WHEN TO SEE YOUR DOCTOR
* See your doctor as soon as you perceive that your fingers are beginning to look twisted and out of shape.
What Your Symptom Is Telling You
Those bumpy, knobby knuckles are just a sign of time passing—and of the osteoarthritis that inevitably comes to aging joints.
Osteoarthritis is often called wear-and-tear arthritis and is often simply the result of years and years of microinjuries. Usually, these gnarly bumps won't prevent you from carrying out your normal activities, though they may hurt from time to time, doctors say.
If your hands begin to feel distorted and quite painful as early as your thirties, however, you may be showing signs of rheumatoid arthritis—a potentially debilitating form of the disease that may require ongoing medical treatment. The joints are held together by ligaments, which become stretched out when rheumatoid inflammation fills the joints with fluid. Gradually, the ligaments may deteriorate to the point that they can no longer hold the finger joints stable. The fingers may then start to "drift" out of position, sometimes quite severely.
For reasons no one yet understands, rheumatoid arthritis tends to strike more women than men, usually between the ages of 35 and 45.
Nothing, short of surgery, is going to untie the knots or smooth out the bumps once fingers have become gnarled. But you can reduce the pain.
Start with OTCs. If osteoarthritis hurts, take over-the-counter pain relievers. Try acetaminophen first, then enteric-coated aspirin or ibuprofen, suggests Sidney Block, M.D., a rheumatologist in private practice in Bangor, Maine.

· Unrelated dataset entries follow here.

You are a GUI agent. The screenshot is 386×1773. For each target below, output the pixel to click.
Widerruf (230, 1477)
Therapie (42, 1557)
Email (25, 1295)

Get help from your doctor. A variety of prescription medicines can help to control the damage that rheumatoid arthritis causes, says Earl Marmar, M.D., an orthopedic surgeon at Einstein Medical Center, director of the Einstein/Moss Joint Replacement Center and assistant clinical professor of orthopedic surgery at Temple University in Philadelphia. The first line of defense is anti-inflammatory drugs, followed by gold, methotrexate and steroids, he says.
Try a wax bath. Your favorite offering from a physical therapist is likely to be the paraffin bath, Dr. Marmar says. Your hand is placed in very warm paraffin, which soothes your joints wonderfully as it dries.
Consider surgery. If your rheumatoid deformities are so severe that you feel disabled, don't despair. Advances in reconstructive surgery can restore a great deal of function, says Dr. Marmar. A reconstructive hand surgeon can rebalance joints, remove inflamed tissues, repair destroyed tendons and even insert rubber spacers to support the joints. Often the surgery is a combination of procedures and may include treatment of the wrist joints, where arthritic changes may have contributed to deformity in the fingers.